Monday, November 26, 2012

The Ride

Sometimes its all about the ride!


     I want you to look at this picture of my 5 kids that I homeschool on a daily basis( my three oldest are not pictured).  Keep in mind that 3 of my older children are not pictured ok?  Now, what kind of day do you think we were having?  As you can see my son who is 14 is driving this truck.  No, its not our truck and no he is not licensed.  Yes, it is on our farm and he only was moving them to the fence to hop over it from the truck.  What you cant see is the 8 acres of flood water that kept them from walking around the fence.  You also cant see how they fought me that morning to get their school work done and get dressed in "farm" clothes to go out and work. They also look happy right?  Well yes, in this picture till they hopped the fence and had to hoe the rows and plant the seeds.  Mind you our garden is about an acre.  What is my point?  Sometimes in life we have a rough road to go down.  There are bumps and turns and sometimes we may even end up in the ditch or stuck in a rutt.  What is the important part is the journey to where we are going.  You see it is in the bumps and turns that we learn who we are. We learn to have faith and to believe in ourselves and the Lord.  We learn if we can just make it to the top of the hill it will be all downhill till the next hill right?
       Looking at this picture I just see happy kids.  I see little Devon telling me in sign that he loves me.  I don't see the last two years journey I had with these kids.  You see not all of them are my natural born children.  Some of them came to me down a different road.  I call it the "Broken Road".  I thank God for that road. Each child has taught me a little bit about myself and showed me that I can love flesh that is not of my flesh.  Some of these kids have some major special needs and were kids noone wanted in the foster care system.  We were foster parents for 6 years and adopted some of them when we left foster care.  We were the last stop for them.  They were headed down a road to institutions.  One was 3 and like a wild animal.

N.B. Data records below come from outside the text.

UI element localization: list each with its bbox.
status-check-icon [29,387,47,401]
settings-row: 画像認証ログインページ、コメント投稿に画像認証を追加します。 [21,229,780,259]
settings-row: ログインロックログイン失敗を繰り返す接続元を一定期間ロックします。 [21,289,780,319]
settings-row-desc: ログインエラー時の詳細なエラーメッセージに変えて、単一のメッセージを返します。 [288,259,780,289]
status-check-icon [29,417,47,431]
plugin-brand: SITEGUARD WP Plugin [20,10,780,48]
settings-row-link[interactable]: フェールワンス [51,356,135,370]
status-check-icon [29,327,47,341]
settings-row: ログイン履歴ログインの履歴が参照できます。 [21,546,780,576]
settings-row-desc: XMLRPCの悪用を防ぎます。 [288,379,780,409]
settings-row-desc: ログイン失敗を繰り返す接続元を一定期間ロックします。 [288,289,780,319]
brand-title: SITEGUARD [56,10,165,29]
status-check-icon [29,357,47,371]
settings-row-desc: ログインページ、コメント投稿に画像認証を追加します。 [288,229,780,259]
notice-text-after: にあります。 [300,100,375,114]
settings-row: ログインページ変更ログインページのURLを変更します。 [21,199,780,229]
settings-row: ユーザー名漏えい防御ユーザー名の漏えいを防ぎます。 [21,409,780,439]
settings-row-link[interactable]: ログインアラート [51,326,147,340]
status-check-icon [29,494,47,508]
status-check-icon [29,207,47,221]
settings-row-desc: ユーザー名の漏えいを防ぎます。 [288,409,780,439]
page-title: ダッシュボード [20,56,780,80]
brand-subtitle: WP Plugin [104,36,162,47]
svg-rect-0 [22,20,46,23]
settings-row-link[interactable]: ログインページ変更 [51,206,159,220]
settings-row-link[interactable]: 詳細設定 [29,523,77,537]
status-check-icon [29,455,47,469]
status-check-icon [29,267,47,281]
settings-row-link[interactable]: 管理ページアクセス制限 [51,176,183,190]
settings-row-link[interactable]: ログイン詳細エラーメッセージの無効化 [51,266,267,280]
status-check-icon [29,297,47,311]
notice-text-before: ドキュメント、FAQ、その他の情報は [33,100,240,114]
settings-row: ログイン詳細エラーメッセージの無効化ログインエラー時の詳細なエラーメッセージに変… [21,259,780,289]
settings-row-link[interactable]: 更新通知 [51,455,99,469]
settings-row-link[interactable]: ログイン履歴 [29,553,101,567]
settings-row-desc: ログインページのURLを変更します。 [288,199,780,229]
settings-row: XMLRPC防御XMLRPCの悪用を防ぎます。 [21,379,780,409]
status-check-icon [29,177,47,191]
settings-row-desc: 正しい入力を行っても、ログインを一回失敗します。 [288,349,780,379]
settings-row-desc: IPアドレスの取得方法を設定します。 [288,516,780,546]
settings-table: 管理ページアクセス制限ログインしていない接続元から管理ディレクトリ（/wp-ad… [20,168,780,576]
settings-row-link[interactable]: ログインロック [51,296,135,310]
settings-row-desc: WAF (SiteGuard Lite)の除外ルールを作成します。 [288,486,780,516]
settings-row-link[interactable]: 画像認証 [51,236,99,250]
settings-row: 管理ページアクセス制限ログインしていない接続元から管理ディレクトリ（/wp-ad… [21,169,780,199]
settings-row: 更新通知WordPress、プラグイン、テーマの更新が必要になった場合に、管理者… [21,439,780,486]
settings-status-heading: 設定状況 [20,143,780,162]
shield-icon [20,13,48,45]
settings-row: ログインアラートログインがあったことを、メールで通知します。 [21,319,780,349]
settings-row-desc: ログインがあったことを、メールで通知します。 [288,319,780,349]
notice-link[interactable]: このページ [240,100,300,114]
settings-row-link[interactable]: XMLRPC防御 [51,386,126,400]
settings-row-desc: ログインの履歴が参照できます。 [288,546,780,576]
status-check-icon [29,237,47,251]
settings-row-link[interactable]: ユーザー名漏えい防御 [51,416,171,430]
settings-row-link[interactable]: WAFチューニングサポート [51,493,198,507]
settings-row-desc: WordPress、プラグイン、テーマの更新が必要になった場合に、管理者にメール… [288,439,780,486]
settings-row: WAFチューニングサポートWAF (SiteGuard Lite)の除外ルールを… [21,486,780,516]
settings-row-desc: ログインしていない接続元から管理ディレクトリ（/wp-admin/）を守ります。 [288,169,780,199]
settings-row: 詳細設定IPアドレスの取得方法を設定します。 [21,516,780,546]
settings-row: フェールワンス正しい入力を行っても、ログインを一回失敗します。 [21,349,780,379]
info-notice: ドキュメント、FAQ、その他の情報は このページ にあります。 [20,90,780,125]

It was a super rough road we went down. One didn't want to let anyone get close. They constantly would push away and cause chaos and contention.  Another just has a ton of behaviors and destroys everything they can get their hands on.  If I would of gave up on the road we where on and took a detour , our family wouldn't be this size.  I would be minus some of my children.  I so often thought it would be easier to detour.   It is not easy to raise someone else's kids. Especially, after they have gone down so many roads and usually without parents.  The kids I adopted where raised in the system.  They didn't trust, love and where constantly moved from home to home. Still we choose to go down the road with all of them.
      This put our family on a new road. One I had no clue how to go down. My natural born children loved their new siblings but you see, there is a bit of jealousy.  Birth order changed, numbers changed. We doubled the amount of kids from 3 to 6.  I went from 3 teenagers to 5.   We also decided to move from Ohio to Florida for a new start and also for my health.  We are on a new road.  It has been an adventure to say the least.  This past Thursday as I was cooking Thanksgiving dinner it hit me like a ton of bricks. We have had a wonderful journey to become the family we are.  It has been a rough few years and honestly that is putting it lightly. We have all laughed, we've cried, we've experienced so much and all together.
       This picture doesn't show half of the journey it took to get to this point.  I however have it etched in my heart.  When I looked at this picture I finally saw a love between all the kids. It was a rough road but oh so worth the journey!